It takes a worried man
Harry Stopes rides the Folk Train
‘Welcome to the Hathersage Folk Train,’ the woman with a clipboard called out as we pulled away from Manchester Piccadilly. ‘Is there anyone with us who hasn’t been on the Folk Train before?’ A few hands went up. ‘The Full Circle Folk Club are going to play for us all the way to Hathersage and then we’ll all go down to the pub and –’ Someone interrupted to ask if we’d be stopping at Dore. ‘Nobody panic, this is a normal train to Sheffield!’ The band started playing.
The train shuffled out into the low autumn sunshine and picked up speed past the scrapyards and warehouses, branching off the main line at Ardwick beside a stack of shipping containers.
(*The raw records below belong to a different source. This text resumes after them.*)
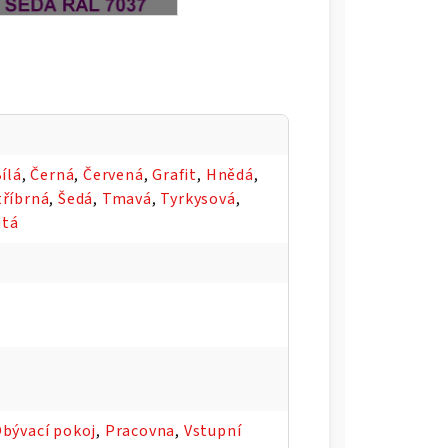
ílá
,
Černá
,
Červená
,
Grafit
,
Hnědá
,
tříbrná
,
Šedá
,
Tmavá
,
Tyrkysová
,
utá
bývací pokoj
,
Pracovna
,
Vstupní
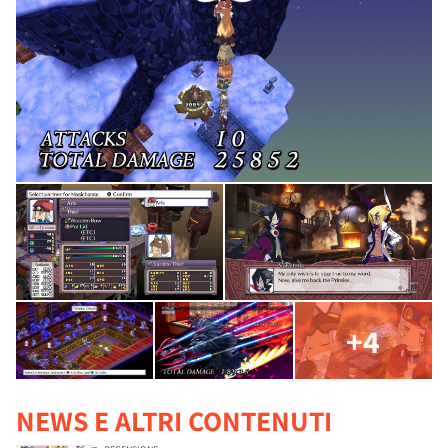
+4
NEWS E ALTRI CONTENUTI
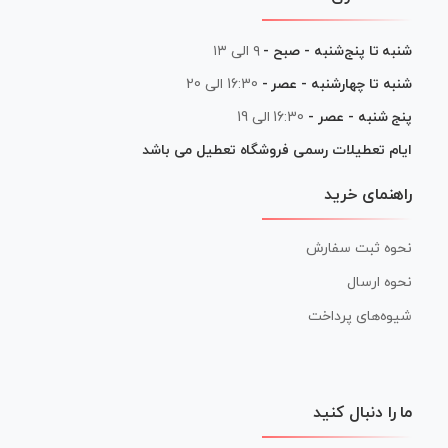
شنبه تا پنج‌شنبه - صبح -
۹ الی ۱۳
شنبه تا چهارشنبه - عصر -
16:30 الی 20
پنج شنبه - عصر -
16:30 الی 19
ایام تعطیلات رسمی فروشگاه تعطیل می باشد
راهنمای خرید
نحوه ثبت سفارش
نحوه ارسال
شیوه‌های پرداخت
ما را دنبال کنید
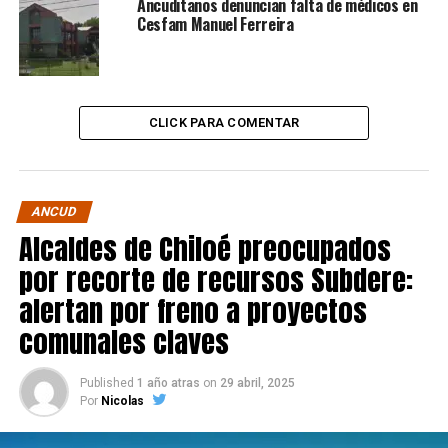
Ancuditanos denuncian falta de médicos en
Cesfam Manuel Ferreira
CLICK PARA COMENTAR
ANCUD
Alcaldes de Chiloé preocupados
por recorte de recursos Subdere:
alertan por freno a proyectos
comunales claves
Published
1 año atras
on
29 abril, 2025
Por
Nicolas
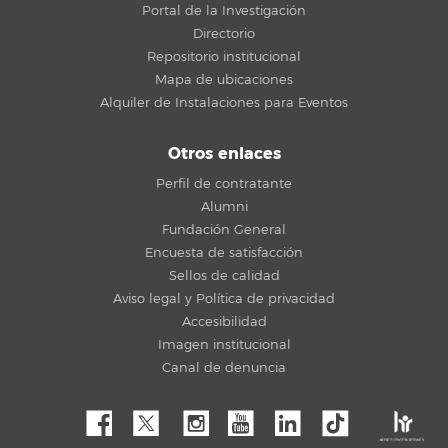
Portal de la Investigación
Directorio
Repositorio institucional
Mapa de ubicaciones
Alquiler de Instalaciones para Eventos
Otros enlaces
Perfil de contratante
Alumni
Fundación General
Encuesta de satisfacción
Sellos de calidad
Aviso legal y Política de privacidad
Accesibilidad
Imagen institucional
Canal de denuncia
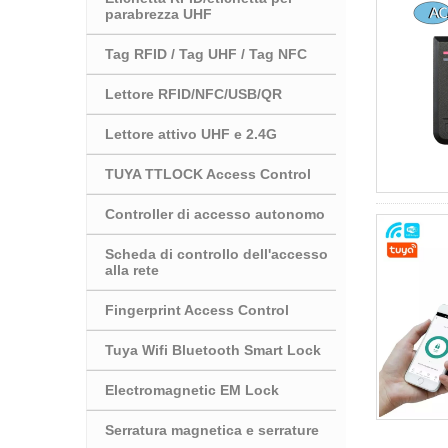
parabrezza UHF
Tag RFID / Tag UHF / Tag NFC
Lettore RFID/NFC/USB/QR
Lettore attivo UHF e 2.4G
TUYA TTLOCK Access Control
Controller di accesso autonomo
Scheda di controllo dell'accesso
alla rete
Fingerprint Access Control
Tuya Wifi Bluetooth Smart Lock
Electromagnetic EM Lock
Serratura magnetica e serrature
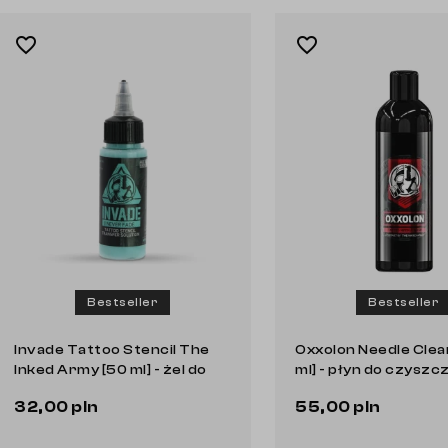
favorite_border
favorite_border
Bestseller
Bestseller
Invade Tattoo Stencil The
Oxxolon Needle Clea
Inked Army [50 ml] - żel do
ml] - płyn do czyszc
przenoszenia wzoru
igieł
32,00 pln
55,00 pln
Do koszyka
Do koszyka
The band – guitar, mandolin, flute, voice – felt their way into the songs, especially at first, and there was something pleasingly shambolic about the way they picked out the tunes and took turns with the lead vocals. Some of the audience joined in with the choruses, staring absent-mindedly at the M60 as they murmured: ‘It takes a worried man to sing a worried song.’
The Folk Train has been going for about 15 years, run by volunteers as part of a partnership between Derbyshire County Council and Northern Rail. It happens once a month or so. There’s a whip-round for the band at the end, but apart from that it costs nothing more than the price of a return train ticket.
The repertoire is mostly familiar: Maggie May, The Belle of Belfast City, To the Begging I Will Go; but there are some tunes I don’t know too. The oldest band member performed an a capella version of a Matt Armour song called Generations of Change. ‘I knew Matt,’ he explained, ‘but I first heard this performed by a fellow called George Balinski who used to play at the Crumpsall Folk Club. That might have been 1968. Actually Matt didn’t perform it the way I do...’ On the way back into Manchester the band played Ewan MacColl’s Dirty Old Town. Everybody joined in with the refrain.